Businesses are not in business to make agreements. Rather, they are in business to make products, provide advice and services, and help people. Agreements, typically in the form of contracts, are simply a necessary part of doing business. But agreements generally cost money, time, and other resources because they require negotiation, revision, formalizing, and execution. All of these costs interfere with the ability to conduct business efficiently.
Traditional contracts are also relatively inflexible means by which to reach an agreement. Generally a contract covers a defined time period, such as a year, and thus must be drafted generally enough to cover unforeseen circumstances that might occur during the contract period. Flexibility in a contract generally requires generality in its terms, which tends to make the contract vague. In addition, buyers spend an inordinate amount of time on the agreement process.
Also, while it is possible in a contract that is negotiated face-to-face over a long period to have complex pricing schemes, such contracts are expensive to negotiate and thus are only appropriate for contracts that cover very large projects. On the other end, certain contracts can be assembled very easily. The most common example is the adhesion contract, whereby one party picks the terms, and provides them to the other party on a take-it-or-leave-it basis. For example, the terms may be listed on the back of an order form or an invoice. Such a system is simple and easy to administer. There is no negotiating and essentially no flexibility.

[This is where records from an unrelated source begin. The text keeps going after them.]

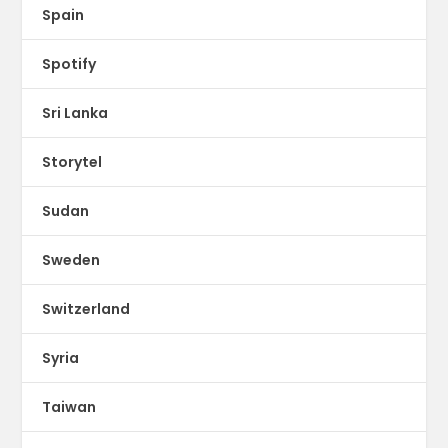
Spain
Spotify
Sri Lanka
Storytel
Sudan
Sweden
Switzerland
Syria
Taiwan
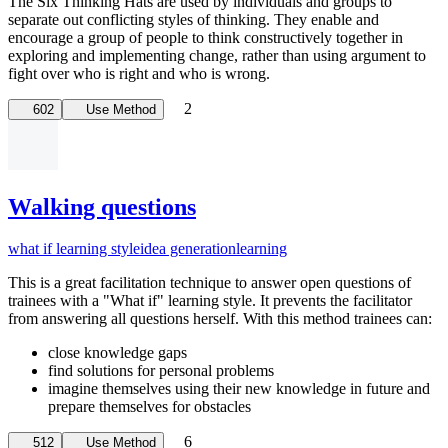
The Six Thinking Hats are used by individuals and groups to
separate out conflicting styles of thinking. They enable and
encourage a group of people to think constructively together in
exploring and implementing change, rather than using argument to
fight over who is right and who is wrong.
2
602
Use Method
Walking questions
what if learning style
idea generation
learning
This is a great facilitation technique to answer open questions of
trainees with a "What if" learning style. It prevents the facilitator
from answering all questions herself. With this method trainees can:
close knowledge gaps
find solutions for personal problems
imagine themselves using their new knowledge in future and
prepare themselves for obstacles
6
512
Use Method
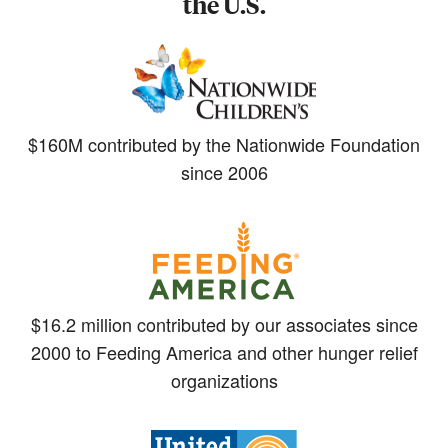
the U.S.
$160M contributed by the Nationwide Foundation
since 2006
$16.2 million contributed by our associates since
2000 to Feeding America and other hunger relief
organizations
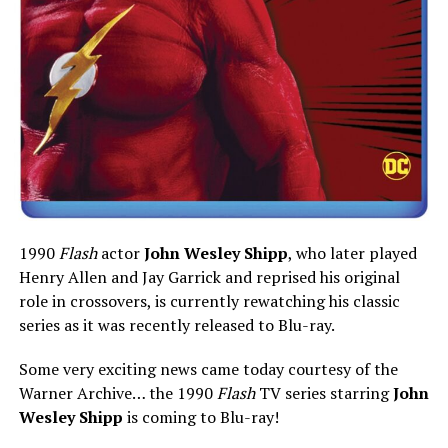
1990
Flash
actor
John Wesley Shipp
, who later played
Henry Allen and Jay Garrick and reprised his original
role in crossovers, is currently rewatching his classic
series as it was recently released to Blu-ray.
Some very exciting news came today courtesy of the
Warner Archive… the 1990
Flash
TV series starring
John
Wesley Shipp
is coming to Blu-ray!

Adhesion contracts are typically used in retail establishments and for some automated transactions, for example, with “click wrap” agreements. Because there is no negotiating, the subtleties of human behavior play little or no role, and such transactions can be automated very easily.
Other automated contracting schemes provide more flexibility, such as by opening a bidding situation in which various bidders can provide an offered price or other terms, and the buyer can select one of the bidders. This approach, although more flexible than an adhesion contract, still lacks for flexibility offered to the contracting parties.
Thus, there is a need for a system and method that provides for automated control of bidding and permits the buyer to receive flexible and complex pricing schemes from the bidders.